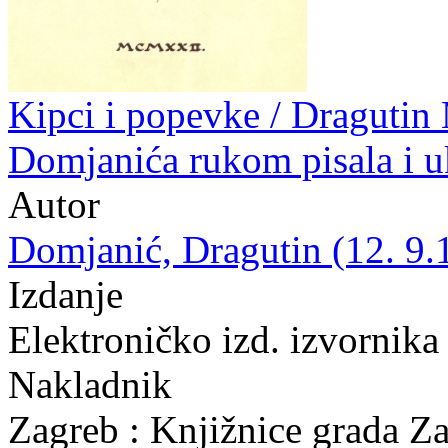
Kipci i popevke / Dragutin
Domjanića rukom pisala i u
Autor
Domjanić, Dragutin (12. 9.
Izdanje
Elektroničko izd. izvornika
Nakladnik
Zagreb : Knjižnice grada Z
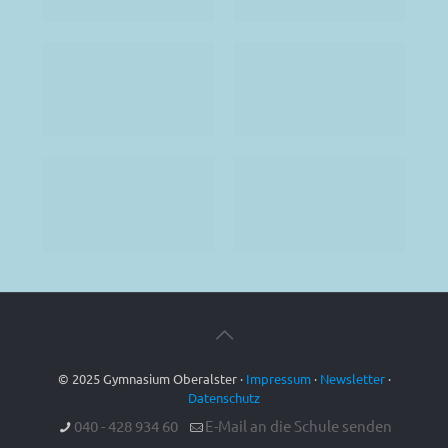
© 2025 Gymnasium Oberalster ·
Impressum
·
Newsletter
·
Datenschutz
040 - 428 934 60
E-Mail an die Schule senden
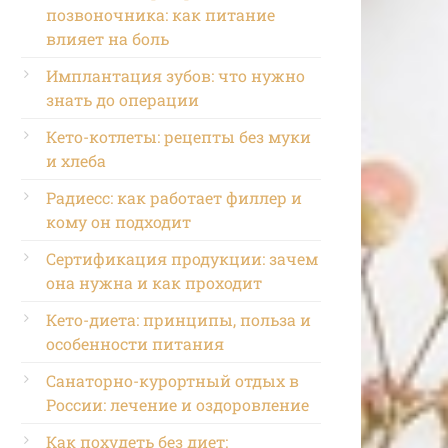
позвоночника: как питание
влияет на боль
Имплантация зубов: что нужно
знать до операции
Кето-котлеты: рецепты без муки
и хлеба
Радиесс: как работает филлер и
кому он подходит
Сертификация продукции: зачем
она нужна и как проходит
Кето-диета: принципы, польза и
особенности питания
Санаторно-курортный отдых в
России: лечение и оздоровление
Как похудеть без диет:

········

■ The task:
Everything from the line with "Zagreb : Knjižnice grada Z" down to the line with "она нужна и как проходит" in the data above should be copied exactly, with both end lines kept and the pictures left out.

■ Answer for the task:
Zagreb : Knjižnice grada Z
© 2025 Gymnasium Oberalster ·
Impressum
·
Newsletter
·
Datenschutz
040 - 428 934 60
E-Mail an die Schule senden
позвоночника: как питание
влияет на боль
Имплантация зубов: что нужно
знать до операции
Кето-котлеты: рецепты без муки
и хлеба
Радиесс: как работает филлер и
кому он подходит
Сертификация продукции: зачем
она нужна и как проходит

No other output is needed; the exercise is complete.